In any case, after the da G shou been at it for a couple of years, they had begun to get resigned to the fact that they were going to be grinding away at this possibly for the rest of their lives, and they had developed a strain of resentful ideology. Clever Chinese people had created this gold-mining industry and sustained it in the face of Blizzard’s most determined onslaughts, but the makers of T’Rain, using Nolan Xu as their running dog, had co-opted them and turned them into a resource extraction colony.

During the WoW days, it had been common for the zhongguo kuanggong to fall victim to griefing attacks — relentless persecution in the game world — from players in Omei who had found it amusing to KoS (Kill on Sight) any character they suspected of belonging to a Chinese player.
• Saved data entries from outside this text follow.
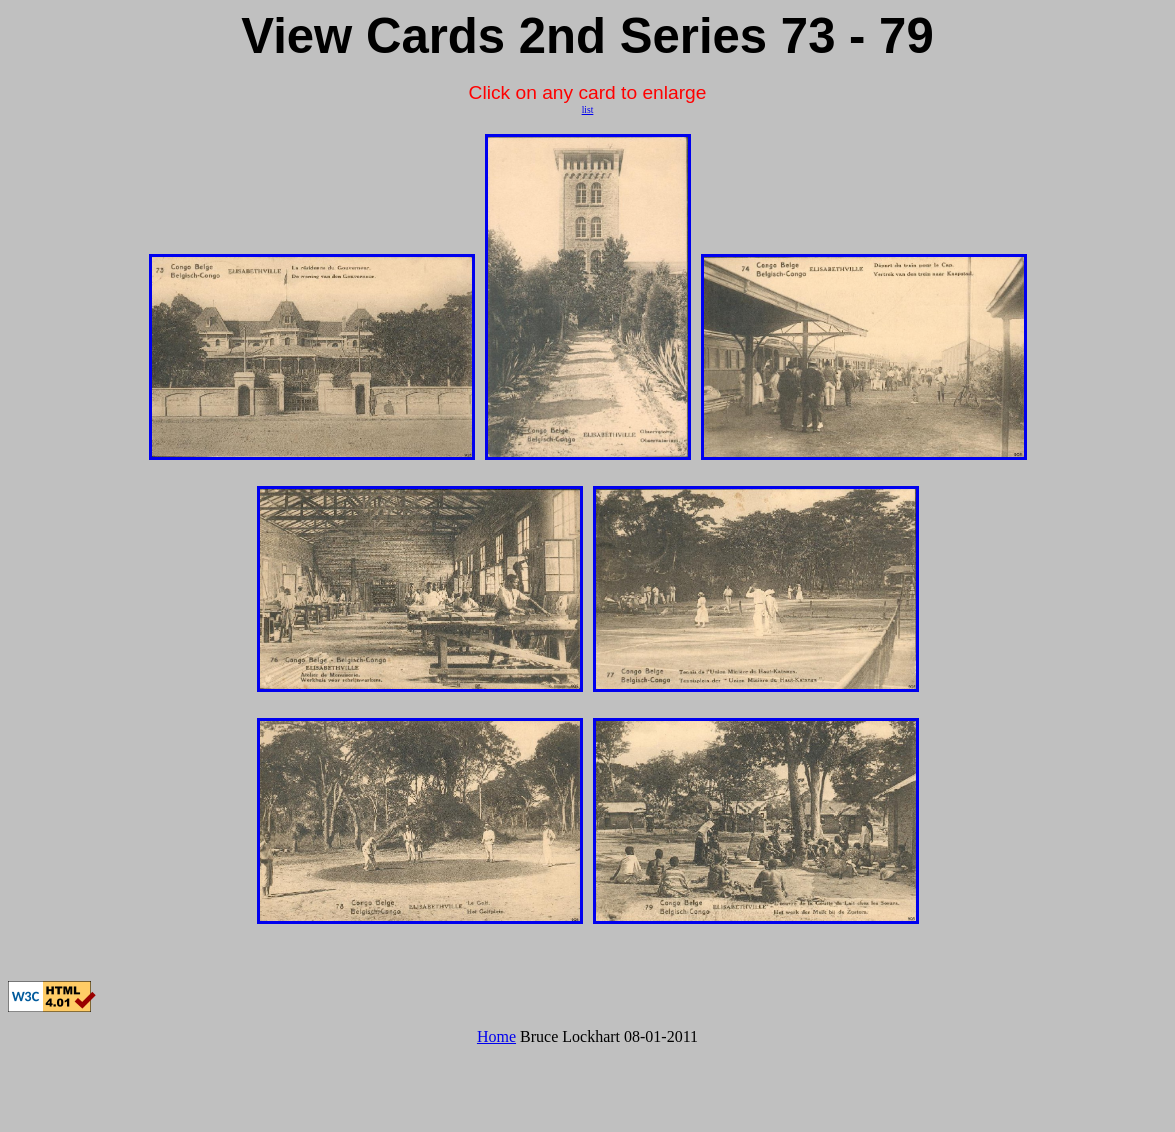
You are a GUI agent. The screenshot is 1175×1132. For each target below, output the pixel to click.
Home (496, 1036)
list (588, 109)
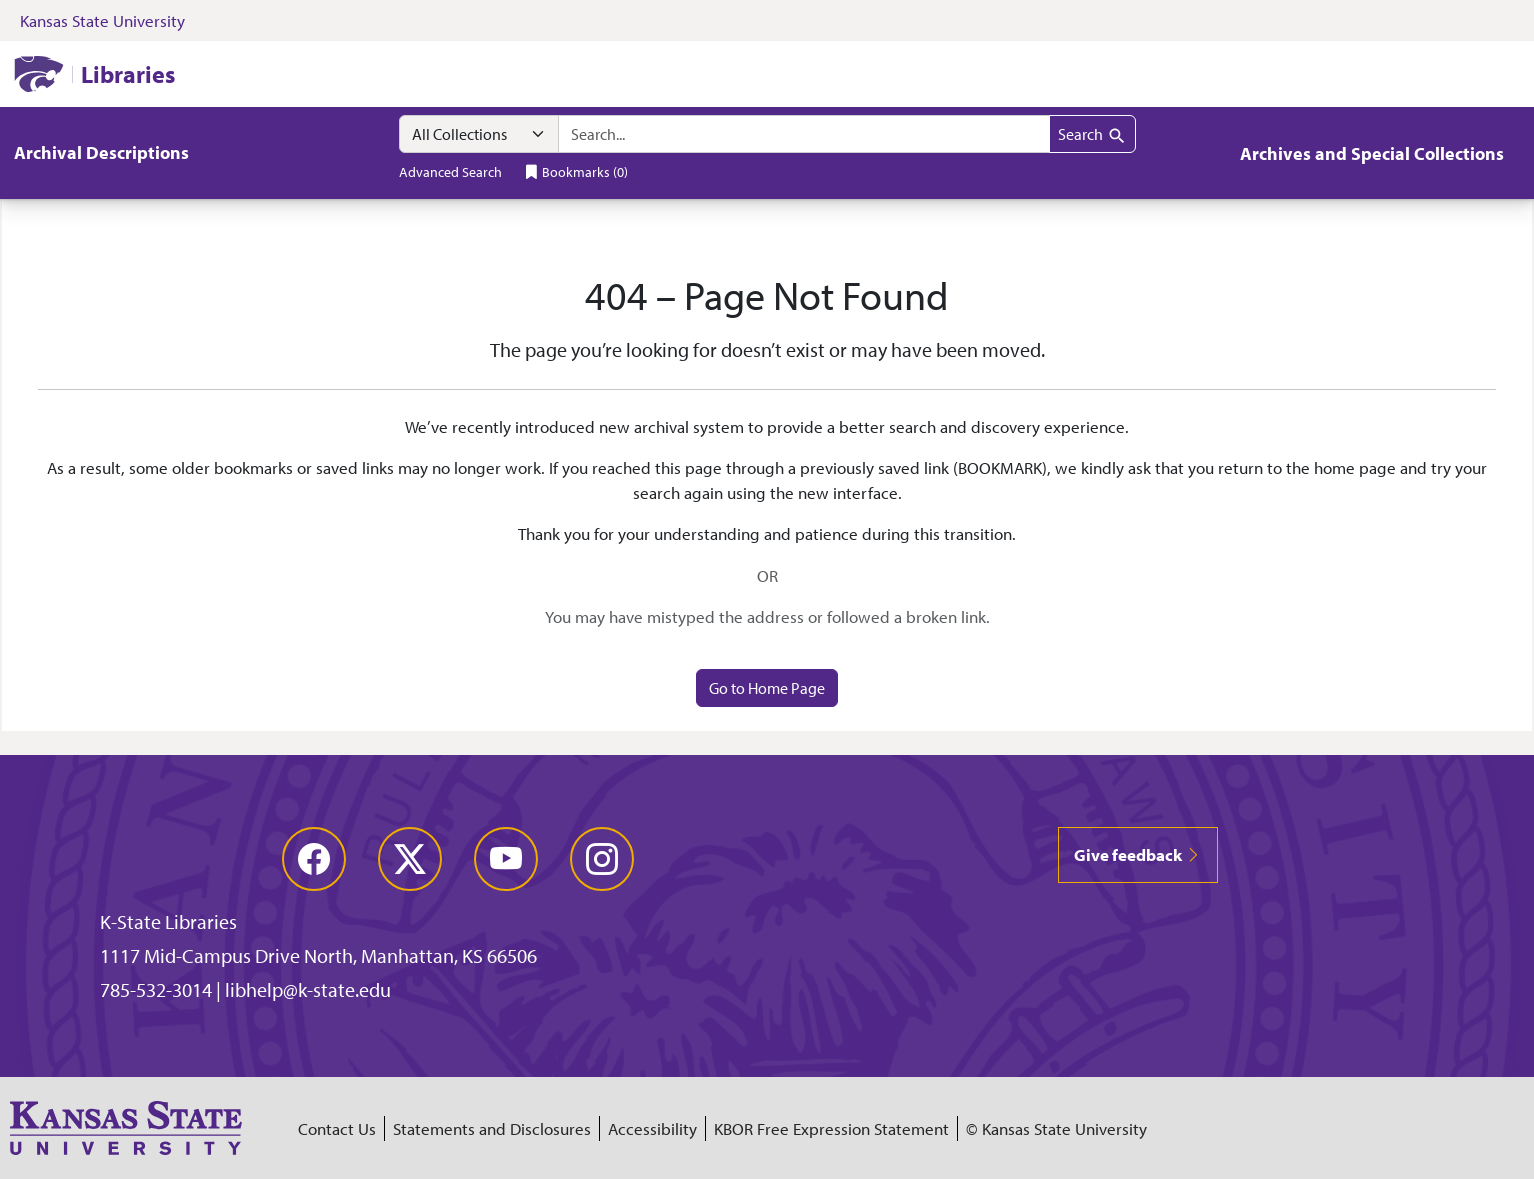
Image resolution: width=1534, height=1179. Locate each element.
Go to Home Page (767, 688)
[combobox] (804, 134)
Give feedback (1138, 854)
The in-game identities of these griefers had become well known. Marlon and several of his comrades had formed an all-Chinese guild called the Boxers: a powerful, nay unbeatable gang of raiders who would hunt down their enemies and grief them to the point where they’d have to liquidate their characters and create new accounts under assumed names. The Boxers had gone dormant when everything had moved over to T’Rain. More recently, though, they had revived it. In its new incarnation, though, it didn’t have to settle for roaming around and griefing the griefers. Instead it carved out a chunk of territory in the Torgai Foothills region and defended it against all comers, slowly expanding and improving it. REAMDE was only the latest — but by far the most lucrative — moneymaking scheme that they had launched from their rebel enclave. They had easily been pulling in enough gold to get a lease on a bigger apartment — maybe even an office suite — but Marlon, the grizzled veteran, who had seen many such schemes come and go, had been slow to make any such move. This place was a dump, but it was a cheap dump, it was conveniently located with respect to a wangba with an easily bribable cop, the landlord didn’t ask questions or give them any hassles, and there was no compelling reason to move. Many of the other tenants seemed to view the place in the same light.
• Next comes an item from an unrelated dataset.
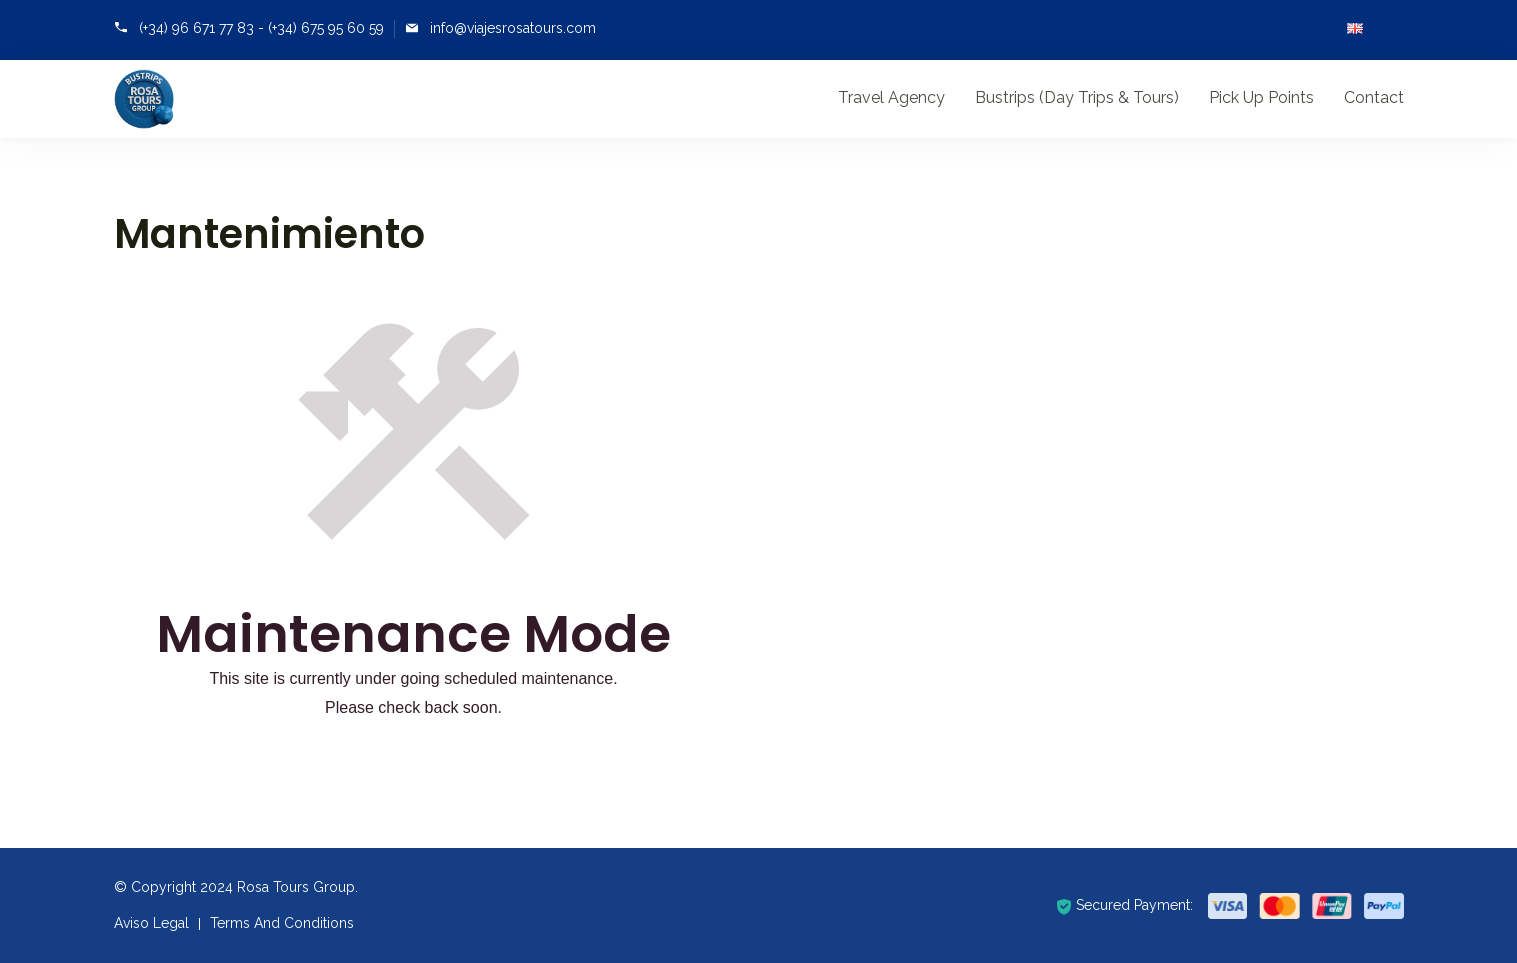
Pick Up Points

Until the high-velocity rounds began to pass down into their apartment from above, Marlon had never troubled himself to think about the possible drawbacks of having neighbors who shared his attitude about what constituted suitable real estate. He had the vague sense that the apartment above them was crowded, but that was frequently the case in buildings like this one. From time to time, as they climbed the stairs to play basketball on the roof, they would see people who seemed to be waidiren — “not from around here” types, internal foreigners — and perhaps even waiguoren — non-Chinese. If the wind was blowing the right way, they would sometimes get a whiff of chemical odors, but it was difficult to pin down their origin.